PROBLEM:
Look below for the line that contains "Eltern oder deiner Erziehungs", then quote it and all the lines after it, exactly, with the pictures left out.

SUPPLIED ENTRIES:
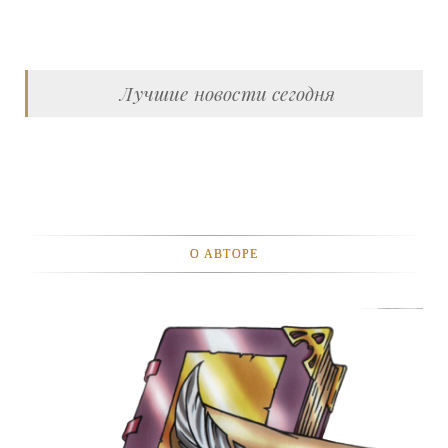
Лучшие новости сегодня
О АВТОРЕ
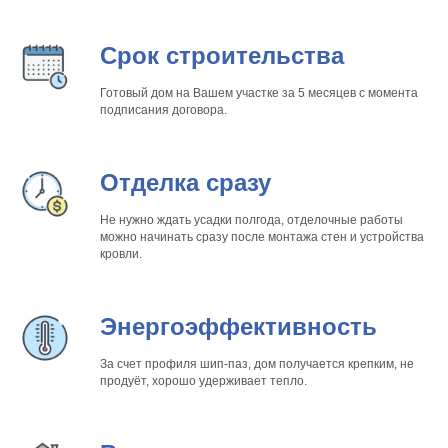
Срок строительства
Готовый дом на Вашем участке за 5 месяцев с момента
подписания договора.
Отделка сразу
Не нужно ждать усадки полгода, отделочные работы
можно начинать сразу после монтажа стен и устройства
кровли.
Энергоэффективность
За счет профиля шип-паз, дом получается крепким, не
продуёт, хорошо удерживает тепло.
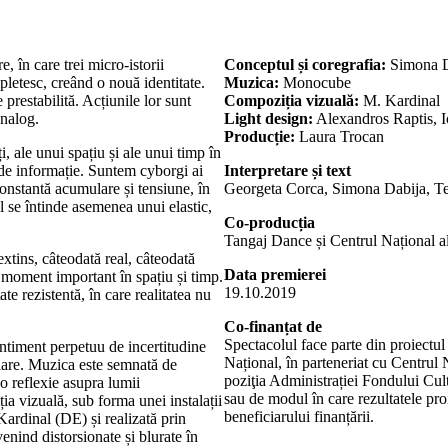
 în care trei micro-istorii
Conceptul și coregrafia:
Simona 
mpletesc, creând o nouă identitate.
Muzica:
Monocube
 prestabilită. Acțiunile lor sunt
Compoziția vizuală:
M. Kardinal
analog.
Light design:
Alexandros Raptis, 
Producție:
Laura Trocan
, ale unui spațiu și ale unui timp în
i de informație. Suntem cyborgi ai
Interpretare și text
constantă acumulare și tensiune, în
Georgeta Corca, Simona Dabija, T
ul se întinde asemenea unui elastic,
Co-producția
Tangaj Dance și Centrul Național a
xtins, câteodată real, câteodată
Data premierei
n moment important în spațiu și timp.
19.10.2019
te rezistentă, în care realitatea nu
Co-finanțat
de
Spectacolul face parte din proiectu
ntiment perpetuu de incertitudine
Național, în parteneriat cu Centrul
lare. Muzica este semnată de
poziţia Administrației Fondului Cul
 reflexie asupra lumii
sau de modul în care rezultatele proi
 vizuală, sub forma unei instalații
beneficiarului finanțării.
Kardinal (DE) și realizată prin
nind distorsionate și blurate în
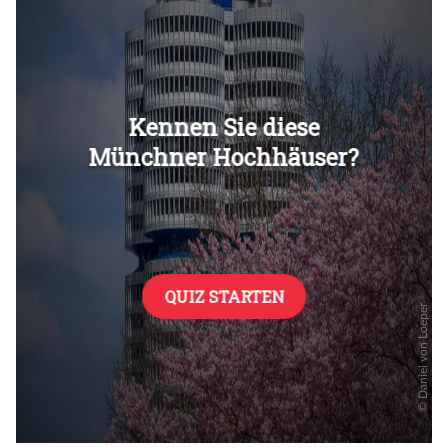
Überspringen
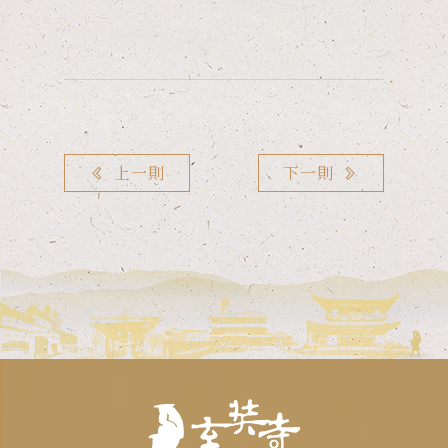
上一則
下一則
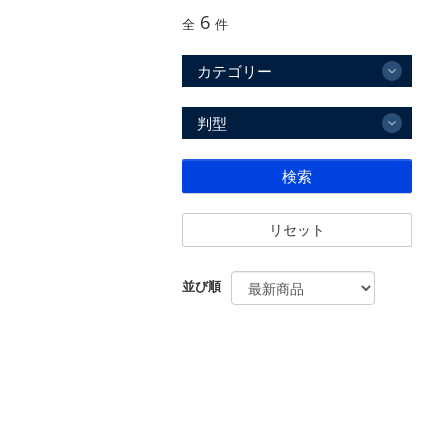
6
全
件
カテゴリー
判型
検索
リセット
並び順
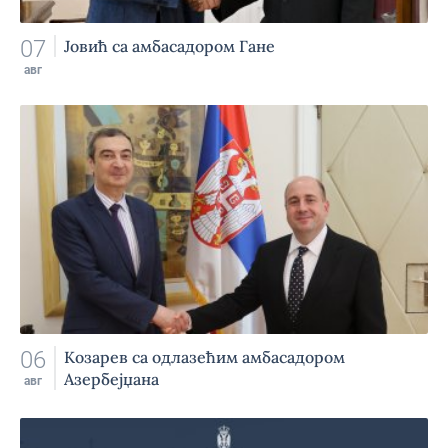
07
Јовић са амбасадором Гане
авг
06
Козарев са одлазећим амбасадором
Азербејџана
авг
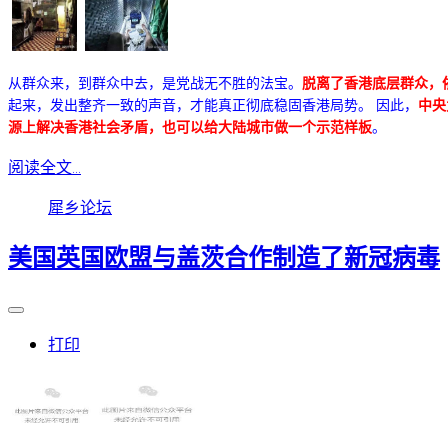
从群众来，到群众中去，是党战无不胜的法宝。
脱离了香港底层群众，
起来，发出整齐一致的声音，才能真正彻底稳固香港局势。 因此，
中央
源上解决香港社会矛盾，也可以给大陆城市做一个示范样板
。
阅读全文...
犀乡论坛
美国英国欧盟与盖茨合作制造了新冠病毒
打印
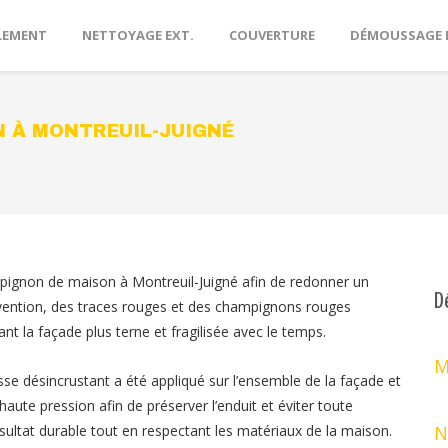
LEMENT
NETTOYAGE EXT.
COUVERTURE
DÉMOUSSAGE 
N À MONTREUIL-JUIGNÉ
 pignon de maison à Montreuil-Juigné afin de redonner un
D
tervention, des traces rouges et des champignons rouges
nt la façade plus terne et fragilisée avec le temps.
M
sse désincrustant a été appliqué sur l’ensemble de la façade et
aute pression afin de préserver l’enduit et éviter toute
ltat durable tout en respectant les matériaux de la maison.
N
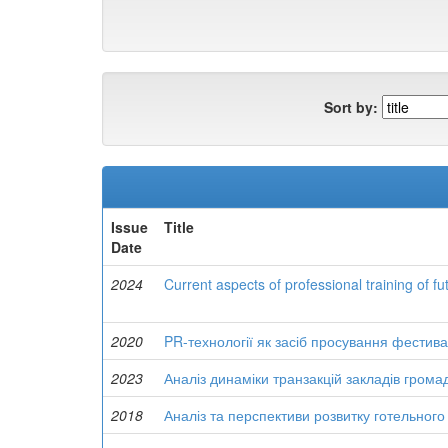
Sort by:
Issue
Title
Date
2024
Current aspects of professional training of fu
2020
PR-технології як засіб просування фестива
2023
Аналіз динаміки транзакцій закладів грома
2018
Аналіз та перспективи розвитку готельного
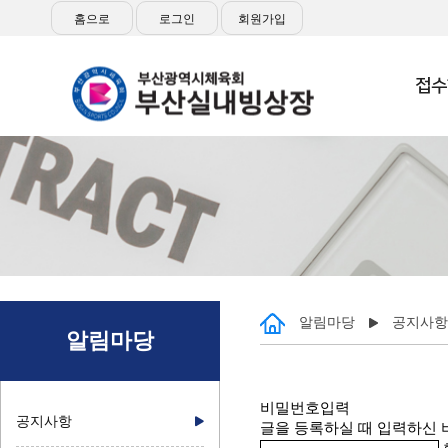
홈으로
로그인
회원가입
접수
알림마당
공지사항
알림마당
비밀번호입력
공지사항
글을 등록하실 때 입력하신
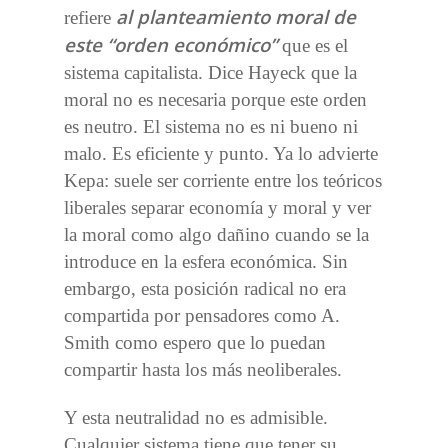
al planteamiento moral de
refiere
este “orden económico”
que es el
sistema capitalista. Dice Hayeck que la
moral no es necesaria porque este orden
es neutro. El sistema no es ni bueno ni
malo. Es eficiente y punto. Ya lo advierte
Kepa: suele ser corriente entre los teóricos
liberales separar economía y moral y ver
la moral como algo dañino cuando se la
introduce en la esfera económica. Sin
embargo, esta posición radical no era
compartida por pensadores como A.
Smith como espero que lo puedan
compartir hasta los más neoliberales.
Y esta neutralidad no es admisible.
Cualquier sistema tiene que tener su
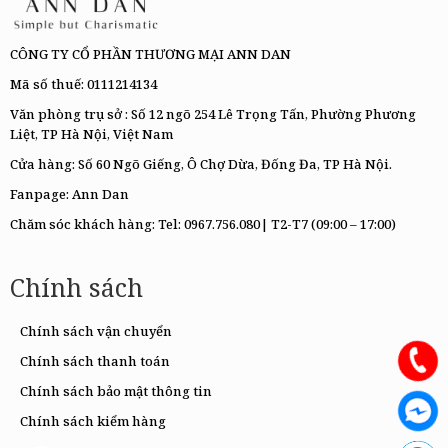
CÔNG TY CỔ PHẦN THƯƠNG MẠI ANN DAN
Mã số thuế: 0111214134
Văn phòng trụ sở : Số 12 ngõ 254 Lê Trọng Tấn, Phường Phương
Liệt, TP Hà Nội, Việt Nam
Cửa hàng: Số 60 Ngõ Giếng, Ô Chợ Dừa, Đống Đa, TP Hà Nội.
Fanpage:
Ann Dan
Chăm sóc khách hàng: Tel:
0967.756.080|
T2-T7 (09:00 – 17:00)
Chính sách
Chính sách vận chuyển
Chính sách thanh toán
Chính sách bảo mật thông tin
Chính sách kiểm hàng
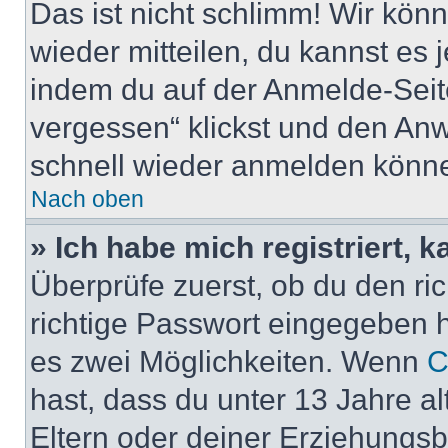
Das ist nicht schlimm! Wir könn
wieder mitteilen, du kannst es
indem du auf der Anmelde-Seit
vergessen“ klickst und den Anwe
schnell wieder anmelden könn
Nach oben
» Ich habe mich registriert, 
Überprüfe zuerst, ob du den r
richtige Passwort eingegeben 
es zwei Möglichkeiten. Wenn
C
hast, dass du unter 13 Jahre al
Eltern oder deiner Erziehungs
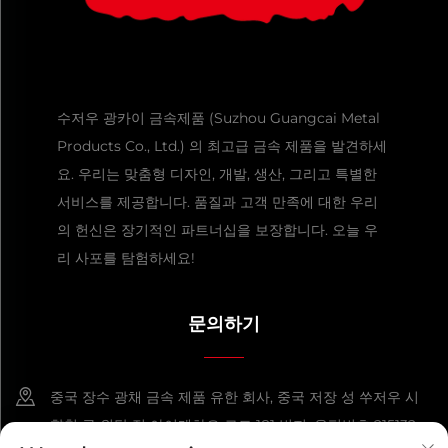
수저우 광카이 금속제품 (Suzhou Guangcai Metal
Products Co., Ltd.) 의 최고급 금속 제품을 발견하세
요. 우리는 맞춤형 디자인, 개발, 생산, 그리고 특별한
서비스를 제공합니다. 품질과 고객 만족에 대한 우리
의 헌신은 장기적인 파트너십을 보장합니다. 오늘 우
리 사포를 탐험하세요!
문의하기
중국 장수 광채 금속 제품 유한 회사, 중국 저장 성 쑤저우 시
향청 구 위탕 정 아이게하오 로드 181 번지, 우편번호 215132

ANSWER TO THE PROBLEM:
Eltern oder deiner Erziehungs
수저우 광카이 금속제품 (Suzhou Guangcai Metal
Products Co., Ltd.) 의 최고급 금속 제품을 발견하세
요. 우리는 맞춤형 디자인, 개발, 생산, 그리고 특별한
서비스를 제공합니다. 품질과 고객 만족에 대한 우리
의 헌신은 장기적인 파트너십을 보장합니다. 오늘 우
리 사포를 탐험하세요!
문의하기
중국 장수 광채 금속 제품 유한 회사, 중국 저장 성 쑤저우 시
향청 구 위탕 정 아이게하오 로드 181 번지, 우편번호 215132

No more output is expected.